- [Exercise directions] Search the entries for the word "breadcrumb". Copy every line where it turns up.

[[ Supplied data open ]]

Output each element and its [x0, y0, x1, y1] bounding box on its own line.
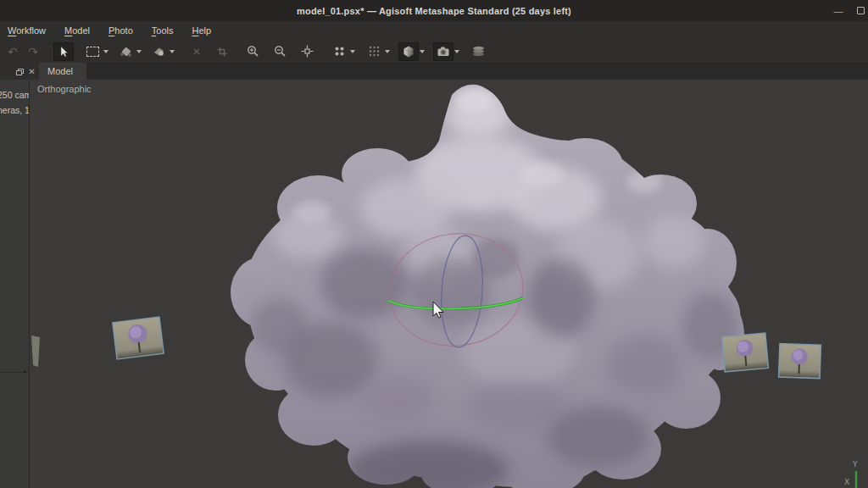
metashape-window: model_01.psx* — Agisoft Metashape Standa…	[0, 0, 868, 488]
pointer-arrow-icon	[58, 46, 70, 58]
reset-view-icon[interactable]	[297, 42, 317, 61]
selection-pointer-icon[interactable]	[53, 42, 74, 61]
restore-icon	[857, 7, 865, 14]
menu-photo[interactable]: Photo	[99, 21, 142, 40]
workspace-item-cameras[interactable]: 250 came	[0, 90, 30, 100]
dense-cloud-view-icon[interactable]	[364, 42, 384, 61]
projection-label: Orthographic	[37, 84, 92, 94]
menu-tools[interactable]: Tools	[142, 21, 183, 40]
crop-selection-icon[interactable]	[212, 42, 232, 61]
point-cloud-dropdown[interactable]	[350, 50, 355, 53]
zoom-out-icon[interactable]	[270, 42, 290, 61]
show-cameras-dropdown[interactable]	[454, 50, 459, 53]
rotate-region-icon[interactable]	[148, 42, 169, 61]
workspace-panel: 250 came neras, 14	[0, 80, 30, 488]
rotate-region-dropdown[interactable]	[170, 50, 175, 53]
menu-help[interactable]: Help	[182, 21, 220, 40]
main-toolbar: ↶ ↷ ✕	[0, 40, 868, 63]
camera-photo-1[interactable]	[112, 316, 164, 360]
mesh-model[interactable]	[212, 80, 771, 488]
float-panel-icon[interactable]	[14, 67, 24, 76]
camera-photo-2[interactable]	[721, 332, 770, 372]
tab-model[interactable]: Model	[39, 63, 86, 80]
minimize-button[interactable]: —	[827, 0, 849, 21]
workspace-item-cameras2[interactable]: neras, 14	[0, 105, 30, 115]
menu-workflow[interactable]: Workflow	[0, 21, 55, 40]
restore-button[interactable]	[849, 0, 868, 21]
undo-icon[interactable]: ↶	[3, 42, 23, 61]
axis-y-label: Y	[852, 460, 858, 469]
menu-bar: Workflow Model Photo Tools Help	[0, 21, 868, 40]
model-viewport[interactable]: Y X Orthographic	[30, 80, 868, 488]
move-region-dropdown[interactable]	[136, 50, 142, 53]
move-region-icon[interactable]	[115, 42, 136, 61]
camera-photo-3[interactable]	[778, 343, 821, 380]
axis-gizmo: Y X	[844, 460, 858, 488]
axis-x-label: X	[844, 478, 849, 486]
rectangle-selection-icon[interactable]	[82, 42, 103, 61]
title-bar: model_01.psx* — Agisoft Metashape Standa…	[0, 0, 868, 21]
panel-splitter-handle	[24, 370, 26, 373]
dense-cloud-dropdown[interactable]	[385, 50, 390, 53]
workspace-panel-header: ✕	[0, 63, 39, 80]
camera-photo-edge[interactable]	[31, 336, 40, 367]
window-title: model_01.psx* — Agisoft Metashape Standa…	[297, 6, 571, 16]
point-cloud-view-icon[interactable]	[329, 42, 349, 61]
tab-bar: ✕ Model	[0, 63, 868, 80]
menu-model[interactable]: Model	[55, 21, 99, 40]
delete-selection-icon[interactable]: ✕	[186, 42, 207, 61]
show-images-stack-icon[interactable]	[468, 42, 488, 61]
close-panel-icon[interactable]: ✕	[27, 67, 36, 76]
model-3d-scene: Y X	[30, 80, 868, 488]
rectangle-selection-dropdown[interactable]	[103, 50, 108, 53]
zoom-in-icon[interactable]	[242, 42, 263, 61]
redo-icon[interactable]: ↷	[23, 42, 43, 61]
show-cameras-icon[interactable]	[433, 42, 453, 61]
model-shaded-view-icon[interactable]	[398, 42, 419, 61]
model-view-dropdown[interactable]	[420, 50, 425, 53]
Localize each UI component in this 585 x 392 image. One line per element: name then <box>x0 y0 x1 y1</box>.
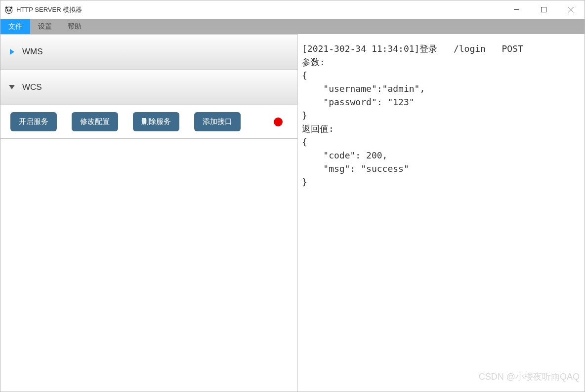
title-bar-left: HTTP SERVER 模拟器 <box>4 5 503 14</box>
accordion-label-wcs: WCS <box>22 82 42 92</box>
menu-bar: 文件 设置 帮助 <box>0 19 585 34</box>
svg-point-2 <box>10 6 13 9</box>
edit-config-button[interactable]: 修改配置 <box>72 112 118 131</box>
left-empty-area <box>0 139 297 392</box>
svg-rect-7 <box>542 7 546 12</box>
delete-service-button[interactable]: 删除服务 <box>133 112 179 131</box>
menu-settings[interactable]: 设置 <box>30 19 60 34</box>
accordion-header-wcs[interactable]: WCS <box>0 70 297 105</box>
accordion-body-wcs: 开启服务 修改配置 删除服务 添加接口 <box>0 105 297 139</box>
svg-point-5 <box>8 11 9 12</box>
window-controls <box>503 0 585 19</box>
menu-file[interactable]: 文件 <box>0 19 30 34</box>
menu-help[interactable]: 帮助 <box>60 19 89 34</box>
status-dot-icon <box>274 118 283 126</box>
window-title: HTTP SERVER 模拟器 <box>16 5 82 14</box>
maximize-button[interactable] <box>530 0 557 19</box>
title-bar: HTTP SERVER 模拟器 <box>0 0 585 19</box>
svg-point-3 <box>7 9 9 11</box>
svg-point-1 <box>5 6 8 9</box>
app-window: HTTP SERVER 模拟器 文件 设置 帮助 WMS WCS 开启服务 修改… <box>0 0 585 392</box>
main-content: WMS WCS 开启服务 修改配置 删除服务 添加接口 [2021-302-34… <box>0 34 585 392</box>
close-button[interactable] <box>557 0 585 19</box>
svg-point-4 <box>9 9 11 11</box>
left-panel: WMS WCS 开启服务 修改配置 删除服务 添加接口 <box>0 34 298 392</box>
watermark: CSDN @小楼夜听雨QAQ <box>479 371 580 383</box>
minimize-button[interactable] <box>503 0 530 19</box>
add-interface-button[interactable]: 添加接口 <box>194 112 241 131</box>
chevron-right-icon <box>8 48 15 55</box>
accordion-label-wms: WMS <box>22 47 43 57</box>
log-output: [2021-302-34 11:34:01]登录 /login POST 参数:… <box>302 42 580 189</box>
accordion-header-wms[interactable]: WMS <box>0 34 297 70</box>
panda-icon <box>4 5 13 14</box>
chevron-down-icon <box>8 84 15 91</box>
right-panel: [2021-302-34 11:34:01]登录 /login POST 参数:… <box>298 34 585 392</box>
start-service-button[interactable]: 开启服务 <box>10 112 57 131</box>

[[ Supplied data closed ]]
[[ Supplied data open ]]

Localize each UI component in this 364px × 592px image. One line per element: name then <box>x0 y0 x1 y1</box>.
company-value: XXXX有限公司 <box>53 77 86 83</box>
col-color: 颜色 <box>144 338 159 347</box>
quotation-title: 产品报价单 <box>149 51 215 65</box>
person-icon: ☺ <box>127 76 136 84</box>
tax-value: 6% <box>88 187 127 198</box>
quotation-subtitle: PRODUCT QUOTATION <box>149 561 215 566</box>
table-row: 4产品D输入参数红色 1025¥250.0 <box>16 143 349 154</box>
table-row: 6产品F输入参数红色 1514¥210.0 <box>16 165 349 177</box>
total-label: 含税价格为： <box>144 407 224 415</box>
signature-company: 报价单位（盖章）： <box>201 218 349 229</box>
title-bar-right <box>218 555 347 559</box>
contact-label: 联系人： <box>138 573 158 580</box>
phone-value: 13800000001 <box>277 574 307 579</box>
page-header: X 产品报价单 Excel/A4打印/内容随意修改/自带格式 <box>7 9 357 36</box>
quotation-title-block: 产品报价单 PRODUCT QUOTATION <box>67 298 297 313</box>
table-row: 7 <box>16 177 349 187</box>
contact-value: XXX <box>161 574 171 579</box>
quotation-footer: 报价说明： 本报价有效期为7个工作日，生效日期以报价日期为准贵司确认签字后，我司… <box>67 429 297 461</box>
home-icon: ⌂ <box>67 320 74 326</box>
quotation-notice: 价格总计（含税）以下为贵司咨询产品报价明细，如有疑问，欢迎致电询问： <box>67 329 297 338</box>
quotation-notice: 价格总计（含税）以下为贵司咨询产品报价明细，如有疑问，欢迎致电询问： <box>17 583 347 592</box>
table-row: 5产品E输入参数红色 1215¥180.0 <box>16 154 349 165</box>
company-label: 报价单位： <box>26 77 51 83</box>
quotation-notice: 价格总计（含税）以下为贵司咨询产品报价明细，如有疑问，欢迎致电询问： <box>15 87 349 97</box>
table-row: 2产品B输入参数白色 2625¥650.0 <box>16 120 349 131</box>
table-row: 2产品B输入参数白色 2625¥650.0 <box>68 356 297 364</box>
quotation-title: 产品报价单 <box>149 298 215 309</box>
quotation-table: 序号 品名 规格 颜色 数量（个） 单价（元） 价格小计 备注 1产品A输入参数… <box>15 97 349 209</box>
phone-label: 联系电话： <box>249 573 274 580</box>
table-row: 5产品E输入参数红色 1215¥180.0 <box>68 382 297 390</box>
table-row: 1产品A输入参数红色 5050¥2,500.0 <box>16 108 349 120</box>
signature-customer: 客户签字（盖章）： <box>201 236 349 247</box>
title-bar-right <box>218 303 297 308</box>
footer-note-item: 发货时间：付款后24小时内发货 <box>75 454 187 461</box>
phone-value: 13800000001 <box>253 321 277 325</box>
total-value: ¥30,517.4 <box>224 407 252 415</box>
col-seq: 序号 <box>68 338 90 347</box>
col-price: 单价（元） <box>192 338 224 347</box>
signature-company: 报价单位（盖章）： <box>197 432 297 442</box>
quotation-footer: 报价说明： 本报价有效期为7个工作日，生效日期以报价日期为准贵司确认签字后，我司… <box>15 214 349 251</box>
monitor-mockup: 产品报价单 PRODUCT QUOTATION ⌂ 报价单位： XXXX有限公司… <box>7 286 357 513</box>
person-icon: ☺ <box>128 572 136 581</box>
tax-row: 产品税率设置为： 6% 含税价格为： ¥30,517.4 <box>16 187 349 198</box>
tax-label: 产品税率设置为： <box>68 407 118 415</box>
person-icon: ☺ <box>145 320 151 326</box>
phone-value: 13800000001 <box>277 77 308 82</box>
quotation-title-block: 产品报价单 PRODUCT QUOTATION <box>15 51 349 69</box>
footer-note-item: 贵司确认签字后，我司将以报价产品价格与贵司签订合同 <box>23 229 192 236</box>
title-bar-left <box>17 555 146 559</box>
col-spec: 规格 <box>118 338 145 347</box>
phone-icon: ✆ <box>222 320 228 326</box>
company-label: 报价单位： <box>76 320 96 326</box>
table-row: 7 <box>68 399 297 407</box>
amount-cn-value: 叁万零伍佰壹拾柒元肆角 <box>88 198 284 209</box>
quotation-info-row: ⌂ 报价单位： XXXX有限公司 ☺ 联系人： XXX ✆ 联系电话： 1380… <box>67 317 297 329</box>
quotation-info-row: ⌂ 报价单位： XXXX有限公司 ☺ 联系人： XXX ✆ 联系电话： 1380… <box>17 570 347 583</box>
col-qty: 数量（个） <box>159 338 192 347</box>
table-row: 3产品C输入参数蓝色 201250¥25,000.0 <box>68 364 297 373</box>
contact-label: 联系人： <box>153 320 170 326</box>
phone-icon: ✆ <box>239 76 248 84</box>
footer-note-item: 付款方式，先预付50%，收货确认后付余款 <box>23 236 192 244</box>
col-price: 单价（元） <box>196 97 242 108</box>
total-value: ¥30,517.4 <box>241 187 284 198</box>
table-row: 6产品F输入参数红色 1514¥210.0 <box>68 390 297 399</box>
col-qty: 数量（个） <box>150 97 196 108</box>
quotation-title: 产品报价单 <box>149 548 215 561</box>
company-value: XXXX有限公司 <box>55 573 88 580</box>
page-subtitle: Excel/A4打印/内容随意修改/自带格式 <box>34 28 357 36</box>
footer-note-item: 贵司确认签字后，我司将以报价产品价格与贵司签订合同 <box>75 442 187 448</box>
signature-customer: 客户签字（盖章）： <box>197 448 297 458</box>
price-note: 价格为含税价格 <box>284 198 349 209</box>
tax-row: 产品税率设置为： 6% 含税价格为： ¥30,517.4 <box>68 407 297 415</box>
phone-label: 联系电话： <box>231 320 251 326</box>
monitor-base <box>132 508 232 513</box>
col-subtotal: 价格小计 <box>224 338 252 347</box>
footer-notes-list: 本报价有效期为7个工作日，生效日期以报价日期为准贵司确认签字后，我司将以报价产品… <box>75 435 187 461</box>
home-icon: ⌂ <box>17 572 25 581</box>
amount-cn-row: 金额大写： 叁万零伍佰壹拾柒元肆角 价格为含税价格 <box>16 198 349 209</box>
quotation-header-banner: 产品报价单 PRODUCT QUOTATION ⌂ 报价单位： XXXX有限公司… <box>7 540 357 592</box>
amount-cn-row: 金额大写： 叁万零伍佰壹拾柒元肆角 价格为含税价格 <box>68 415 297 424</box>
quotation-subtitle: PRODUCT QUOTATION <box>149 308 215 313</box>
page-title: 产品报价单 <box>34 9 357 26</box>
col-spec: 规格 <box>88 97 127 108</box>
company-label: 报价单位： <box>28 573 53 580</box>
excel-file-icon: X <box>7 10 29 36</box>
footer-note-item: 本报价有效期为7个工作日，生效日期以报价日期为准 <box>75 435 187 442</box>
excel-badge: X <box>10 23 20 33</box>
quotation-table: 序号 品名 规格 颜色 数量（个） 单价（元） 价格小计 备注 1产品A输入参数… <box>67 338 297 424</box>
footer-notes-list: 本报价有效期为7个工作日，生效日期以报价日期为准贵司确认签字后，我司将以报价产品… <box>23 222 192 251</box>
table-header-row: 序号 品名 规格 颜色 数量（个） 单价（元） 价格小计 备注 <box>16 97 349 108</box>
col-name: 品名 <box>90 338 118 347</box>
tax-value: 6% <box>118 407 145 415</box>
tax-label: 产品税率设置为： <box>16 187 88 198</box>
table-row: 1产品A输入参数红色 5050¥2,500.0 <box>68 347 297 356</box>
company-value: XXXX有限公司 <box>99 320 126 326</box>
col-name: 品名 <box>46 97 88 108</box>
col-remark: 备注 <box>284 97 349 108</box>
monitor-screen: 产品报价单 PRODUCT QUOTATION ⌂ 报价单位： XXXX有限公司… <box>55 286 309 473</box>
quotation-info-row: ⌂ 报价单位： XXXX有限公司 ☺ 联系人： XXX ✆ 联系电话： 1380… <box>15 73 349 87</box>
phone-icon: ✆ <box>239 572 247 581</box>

[[ Supplied data closed ]]
[[ Supplied data open ]]

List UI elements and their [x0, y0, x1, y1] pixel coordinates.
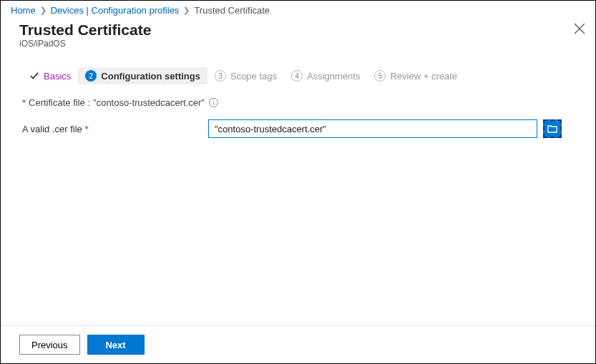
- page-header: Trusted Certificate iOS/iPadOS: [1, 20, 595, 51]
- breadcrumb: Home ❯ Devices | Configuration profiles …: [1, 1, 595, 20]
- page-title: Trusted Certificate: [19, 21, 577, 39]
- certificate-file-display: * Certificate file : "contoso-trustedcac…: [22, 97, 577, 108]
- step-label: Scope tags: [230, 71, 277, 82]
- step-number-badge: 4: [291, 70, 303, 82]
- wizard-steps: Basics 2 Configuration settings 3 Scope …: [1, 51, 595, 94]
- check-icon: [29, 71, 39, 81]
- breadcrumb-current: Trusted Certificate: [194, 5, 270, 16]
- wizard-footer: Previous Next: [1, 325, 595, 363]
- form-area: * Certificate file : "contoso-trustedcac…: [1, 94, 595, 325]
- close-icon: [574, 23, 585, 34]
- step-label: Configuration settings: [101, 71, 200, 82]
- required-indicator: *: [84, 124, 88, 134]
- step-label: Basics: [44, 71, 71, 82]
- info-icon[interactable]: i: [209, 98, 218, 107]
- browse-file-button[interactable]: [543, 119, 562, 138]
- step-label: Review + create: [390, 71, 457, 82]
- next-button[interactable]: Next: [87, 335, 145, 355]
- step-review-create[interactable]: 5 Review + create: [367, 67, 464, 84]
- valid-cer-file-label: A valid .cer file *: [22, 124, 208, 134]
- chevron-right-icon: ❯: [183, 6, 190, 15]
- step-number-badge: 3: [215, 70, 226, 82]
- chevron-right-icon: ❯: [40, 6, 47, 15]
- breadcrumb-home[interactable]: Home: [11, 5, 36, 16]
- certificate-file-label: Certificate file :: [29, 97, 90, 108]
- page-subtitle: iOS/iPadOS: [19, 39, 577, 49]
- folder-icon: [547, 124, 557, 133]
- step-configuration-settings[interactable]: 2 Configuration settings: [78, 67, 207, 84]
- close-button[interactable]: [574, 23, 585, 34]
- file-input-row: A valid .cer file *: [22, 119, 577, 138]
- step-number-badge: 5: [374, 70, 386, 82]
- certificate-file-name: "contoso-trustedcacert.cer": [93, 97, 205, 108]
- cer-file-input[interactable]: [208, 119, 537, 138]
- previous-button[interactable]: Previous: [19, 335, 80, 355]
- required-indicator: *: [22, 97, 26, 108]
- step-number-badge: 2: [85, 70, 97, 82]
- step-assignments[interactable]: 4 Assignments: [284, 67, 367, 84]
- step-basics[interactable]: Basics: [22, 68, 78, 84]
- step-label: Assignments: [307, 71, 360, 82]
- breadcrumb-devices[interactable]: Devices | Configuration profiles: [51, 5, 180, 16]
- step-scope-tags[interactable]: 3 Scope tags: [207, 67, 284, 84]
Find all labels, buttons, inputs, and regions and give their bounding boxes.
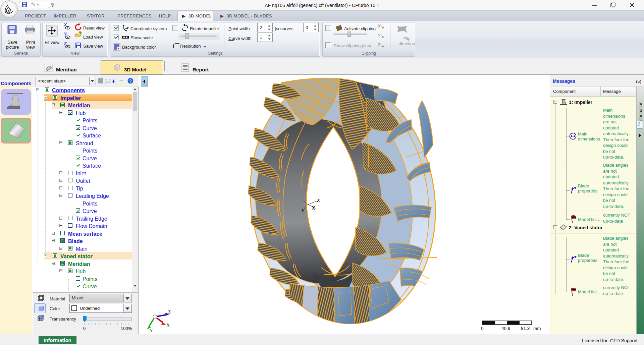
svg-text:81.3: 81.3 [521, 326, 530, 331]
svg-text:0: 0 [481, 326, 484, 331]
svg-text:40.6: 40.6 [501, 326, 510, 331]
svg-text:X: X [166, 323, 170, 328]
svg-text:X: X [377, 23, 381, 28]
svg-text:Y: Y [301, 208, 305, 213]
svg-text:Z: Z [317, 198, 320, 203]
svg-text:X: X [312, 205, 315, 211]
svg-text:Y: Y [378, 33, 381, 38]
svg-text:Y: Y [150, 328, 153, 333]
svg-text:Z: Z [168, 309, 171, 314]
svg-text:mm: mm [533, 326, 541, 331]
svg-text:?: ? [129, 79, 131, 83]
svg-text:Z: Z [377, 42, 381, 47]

[[ Supplied data closed ]]

- [Task answer]
- breadcrumb: Home ❯ Devices | Configuration profiles …: [1, 1, 595, 20]
- breadcrumb-current: Trusted Certificate: [194, 5, 270, 16]
- breadcrumb-home[interactable]: Home: [11, 5, 36, 16]
- breadcrumb-devices[interactable]: Devices | Configuration profiles: [51, 5, 180, 16]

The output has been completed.